5ª LIÇÃO: A ÍNTIMA RELAÇÃO ENTRE FORTUNA E VIRTÙ

  Maquiavel centraliza seu pensamento na relação entre fortuna e virtù. Estes conceitos permeiam por toda sua obra e simbolizam a luta entre os homens e os acontecimentos do mundo político. A fortuna era considerada uma “recompensa” aos homens de virtù, que as conquistavam com seus méritos. A virtude ou virtù, significava valor, capacidade, determinação, engenhosidade e proeza ligadas a necessidade política. Para ele, o indivíduo devia agir de forma astuciosa para garantir a continuidade do Estado. Assim com visão no âmbito político, Maquiavel afirmava que a virtù deveria dominar a fortuna afim de esclarecer a percepção da astúcia nos pensamentos do indivíduo ao seu redor.

6ª LIÇÃO: A AUTONOMIA POLÍTICA

  Maquiavel analisava a ruptura da tradição do universo político, sujeita a sua própria autonomia e visão, separando da ética e da religião. Para Maquiavel um governante que almeja o poder deve guiar-se a necessidade política não estando preso a nenhuma norma ética, jurídica ou religiosa.

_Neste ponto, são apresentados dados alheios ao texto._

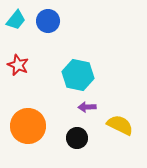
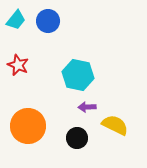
yellow semicircle: moved 5 px left
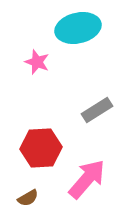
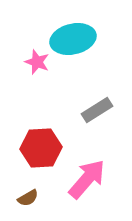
cyan ellipse: moved 5 px left, 11 px down
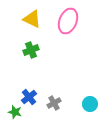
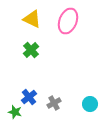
green cross: rotated 21 degrees counterclockwise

   A política e a moral seriam critérios distintos a serem julgados. Maquiavel diz, que para salvar a pátria o governante deveria utilizar de todas as maneiras possíveis para concretizar seu objetivo, visando um resultado positivo das suas ações.

7ª LIÇÃO: A RELIGIÃO COMO INSTRUMENTO DO ESTADO

  O pensador valorizava a moral pagã e preteria a cristã, pois a considerava individualista em virtude do pensamento que se aferia à salvação da sua alma. A religião para Maquiavel era uma forma de dominação, pois nem todo o homem obedecia as leis humanas mas nunca desobedeceria as divinas. Criticava tanto a instituição da Igreja quanto seus valores morais.

  Contudo, defendia a moral pagã por ser útil aos propósitos do Estado, pois, pra ele, a religião era um instrumento a mais para a conservação da ordem e da segurança.